08 Generate Synthetic Data

Stress-test coverage gaps. Production data clusters around common paths; synthetic data fills the sparse regions deliberately.

  • 3 dimensions of variation defined — pick 3 axes that target where you expect failures. For a support bot: Feature (billing / returns / account) × Customer Type (new / power user / angry) × Complexity (simple / multi-step / ambiguous). Each combination is a test scenario
  • Combinations validated by domain expert — at least 20 human-reviewed (dimension₁, dimension₂, dimension₃) combinations. The expert confirms which are realistic and which are nonsense before you generate at scale
  • Two-step generation — first generate the structured combinations, then convert each to natural language in a separate step. One-step produces repetitive phrasing; two-step produces diverse, realistic queries
  • Quality-filtered — awkward phrasing, duplicates, and unrealistic scenarios removed by the domain expert
  • Run through full pipeline — synthetic inputs hit your system, produce traces, and those traces are evaluated by your validated judges from steps 05–07
  • (when applicable) RAG adversarial questions — questions designed to confuse the retriever by using terminology that appears in irrelevant documents. Tests whether the system retrieves the right chunk, not just a keyword-matching one

09 CI/CD + Production Monitoring

CI catches regressions before they ship. Monitoring catches drift after. Same evaluators, different jobs.

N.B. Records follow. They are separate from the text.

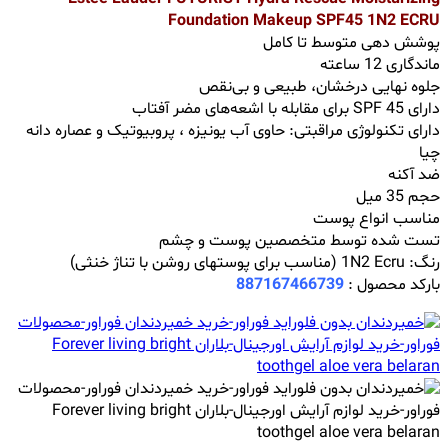
Foundation Makeup SPF45 1N2 ECRU
پوشش دهی متوسط تا کامل
ماندگاری 12 ساعته
جلوه نهایی درخشان، طبیعی و بی‌نقص
دارای SPF 45 برای مقابله با اشعه‌های مضر آفتاب
دارای تکنولوژی مراقبتی: حاوی آب یونیزه ، پروبیوتیک و عصاره دانه
چیا
ضد آکنه
حجم 35 میل
مناسب انواع پوست
تست شده توسط متخصصین پوست و چشم
رنگ: 1N2 Ecru (مناسب برای پوستهای روشن با تناژ خنثی)
بارکد محصول :
887167466739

  • Eval suite runs pre-deploy — code checks + judges on golden dataset subset
  • Deploy blocked on pass-rate drop below threshold per failure category
  • Production traffic sampled continuously and evaluated with validated judges
  • Aggregate rates bias-corrected — when reporting "X% of outputs pass quality" to stakeholders, apply the Rogan-Gladen formula from step 07 to account for known judge error
  • Prompts version-controlled in git with history, diff, and rollback
  • Drift triggers return to step 02 — declining rates, new failure modes, judge accuracy drift
  • Production insights fed back — new failure modes → taxonomy, novel traces → golden dataset
  • (when applicable) Smart sampling — beyond random: sample proportionally across user segments and time periods (stratified), prioritize traces where judges disagree (uncertainty), and pull traces that triggered guardrails or complaints (failure-driven)

The loop. After significant changes or drift, return to step 02. Re-run error analysis on fresh traces. The taxonomy evolves. Evaluators sharpen. The system that evaluates the system is itself evaluated.


Sources

Hamel Husain & Shreya Shankar — "LLM Evals: Everything You Need to Know" and the evals-skills Claude Code plugin. The methodology backbone: error analysis, binary evals, judge design, TPR/TNR validation, Rogan-Gladen correction, annotation tooling.

Netflix Tech Blog — "Evaluating Show Synopses with LLM-as-a-Judge" (Alessio, Taylor, Wolfe). Production case study: tiered rationales, consensus scoring, agents-as-judge, member validation against streaming metrics.

Kwok et al. — "LLM-as-a-Verifier" (Stanford / UC Berkeley / NVIDIA). Criteria decomposition, repeated verification, scoring granularity. 86.4% SOTA on Terminal-Bench 2.

Cameron R. Wolfe — "The Anatomy of an LLM Benchmark." Contamination detection, dynamic evaluation, Item Response Theory.